Although it is often pointed out that the Golden Ratio is the limit of successive Fibonacci numbers

Lim(n->infinity) (f(n+1)/f(n)) = p

this is also true for any sequence f(n) defined by

f(n+1) = f(n) + f(n-1)

where f(n) is an integer for all n. The Fibonacci sequence (1, 1, 2, 3, 5, 8, 13, etc.) is just one such sequence. Any sequence as defined above will work.

The important point is that the Golden Ratio is not exclusively associated with the Fibonacci sequence, as many writings might lead you to believe.

For example, try f(1)=-23, f(2)=15, then f(3)=-8, f(4)=7, f(5)=-1, f(6)=6, f(7)=5, f(8)=11, f(9)=16, f(10)=27, etc.

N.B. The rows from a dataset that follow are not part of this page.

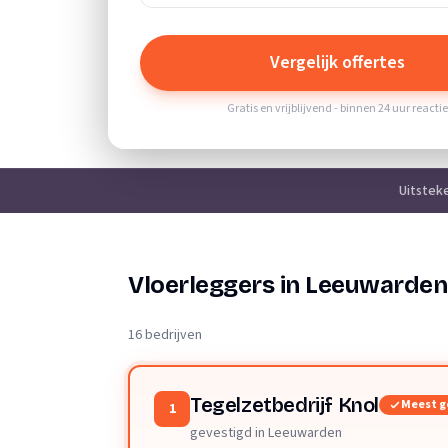
Vergelijk offertes
Gratis en vrijblijvend - binnen 24 uur reacti
Uitstek
Vloerleggers in Leeuwarden
16 bedrijven
Tegelzetbedrijf Knol
Meest g
1
gevestigd in Leeuwarden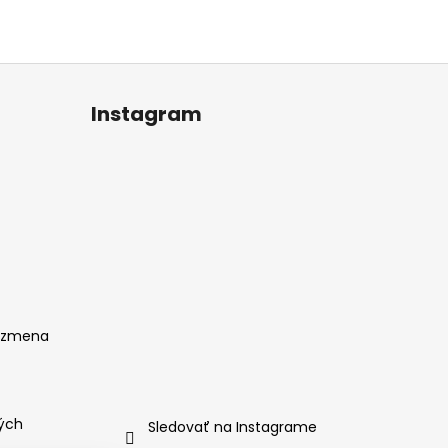
Instagram
, zmena
ých
Sledovať na Instagrame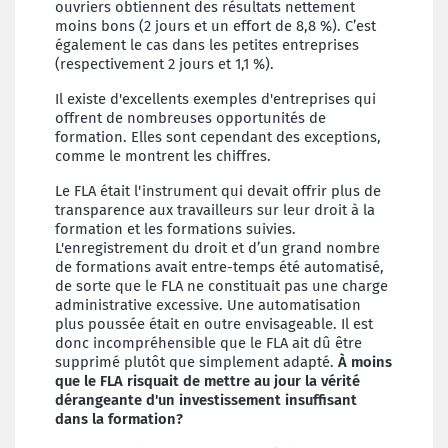
ouvriers obtiennent des résultats nettement
moins bons (2 jours et un effort de 8,8 %). C’est
également le cas dans les petites entreprises
(respectivement 2 jours et 1,1 %).
Il existe d'excellents exemples d'entreprises qui
offrent de nombreuses opportunités de
formation. Elles sont cependant des exceptions,
comme le montrent les chiffres.
Le FLA était l'instrument qui devait offrir plus de
transparence aux travailleurs sur leur droit à la
formation et les formations suivies.
L'enregistrement du droit et d’un grand nombre
de formations avait entre-temps été automatisé,
de sorte que le FLA ne constituait pas une charge
administrative excessive. Une automatisation
plus poussée était en outre envisageable. Il est
donc incompréhensible que le FLA ait dû être
supprimé plutôt que simplement adapté.
À moins
que le FLA risquait de mettre au jour la vérité
dérangeante d'un investissement insuffisant
dans la formation?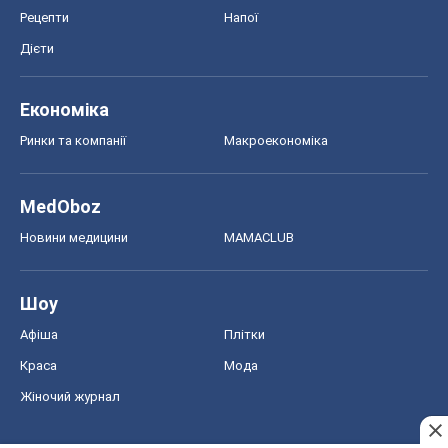
Рецепти
Напої
Дієти
Економіка
Ринки та компанії
Макроекономіка
MedOboz
Новини медицини
MAMACLUB
Шоу
Афіша
Плітки
Краса
Мода
Жіночий журнал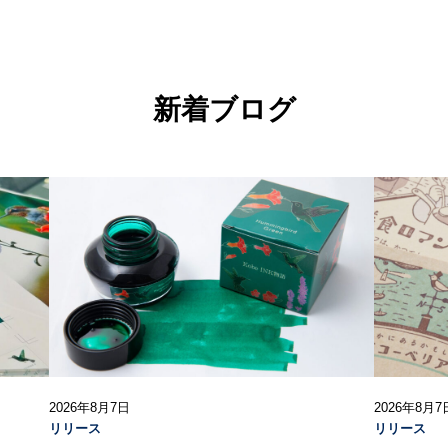
新着ブログ
2026年8月7日
2026年8月7
リリース
リリース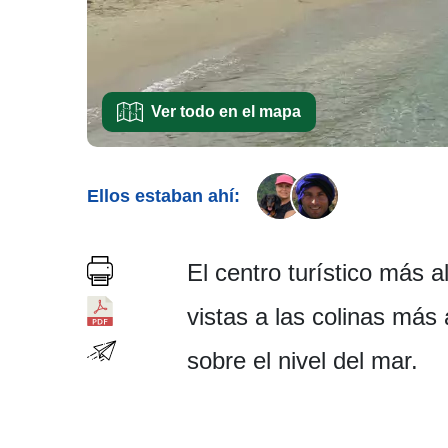
Ver todo en el mapa
Ellos estaban ahí:
El centro turístico más 
vistas a las colinas más
sobre el nivel del mar.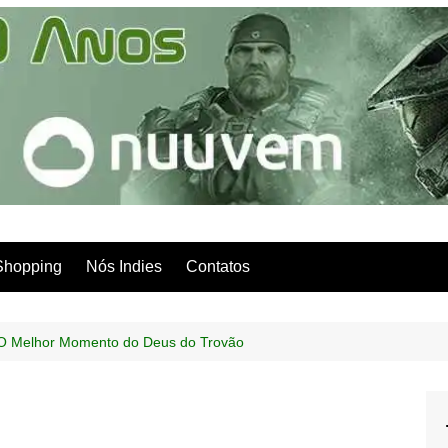
Shopping
Nós Indies
Contatos
 O Melhor Momento do Deus do Trovão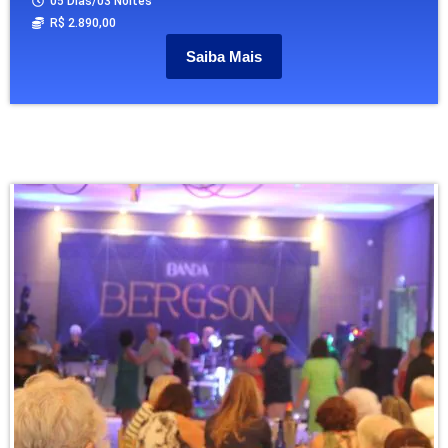
05 Dias/03 Noites
R$ 2.890,00
Saiba Mais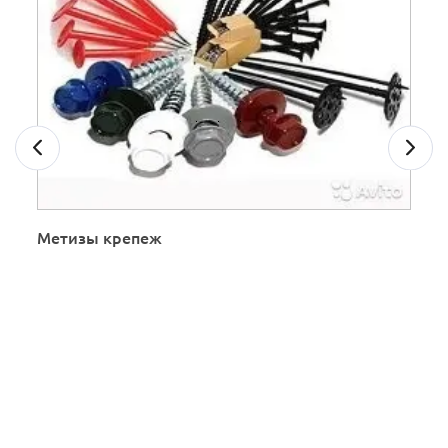
Метизы крепеж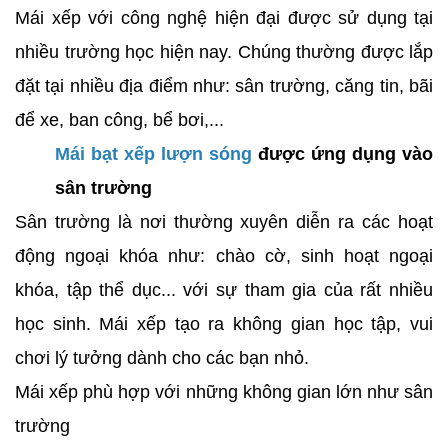
Mái xếp với công nghệ hiện đại được sử dụng tại
nhiều trường học hiện nay. Chúng thường được lắp
đặt tại nhiều địa điểm như: sân trường, căng tin, bãi
để xe, ban công, bể bơi,...
Mái bạt xếp lượn sóng
được ứng dụng vào
sân trường
Sân trường là nơi thường xuyên diễn ra các hoạt
động ngoại khóa như: chào cờ, sinh hoạt ngoại
khóa, tập thể dục... với sự tham gia của rất nhiều
học sinh. Mái xếp tạo ra không gian học tập, vui
chơi lý tưởng dành cho các bạn nhỏ.
Mái xếp phù hợp với những không gian lớn như sân
trường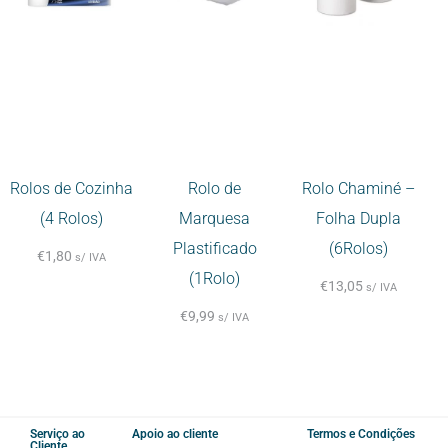
Rolos de Cozinha
Rolo de
Rolo Chaminé –
(4 Rolos)
Marquesa
Folha Dupla
Plastificado
(6Rolos)
€
1,80
s/ IVA
(1Rolo)
€
13,05
s/ IVA
€
9,99
s/ IVA
Serviço ao
Apoio ao cliente
Termos e Condições
Cliente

Then the limit as n approaches infinity of f(n+1)/f(n) will equal the Golden Ratio. (f(10)/f(9)=27/16=1.6875 which already starts to show the 1.6... of the Golden Ratio.)

So the Golden Ratio is connected with how the series is constructed and not a particular example of that construction (i.e. the Fibonacci sequence.) The Fibonacci sequence happens to be the most well known example of the construction rule

f(n+1) = f(n) + f(n-1)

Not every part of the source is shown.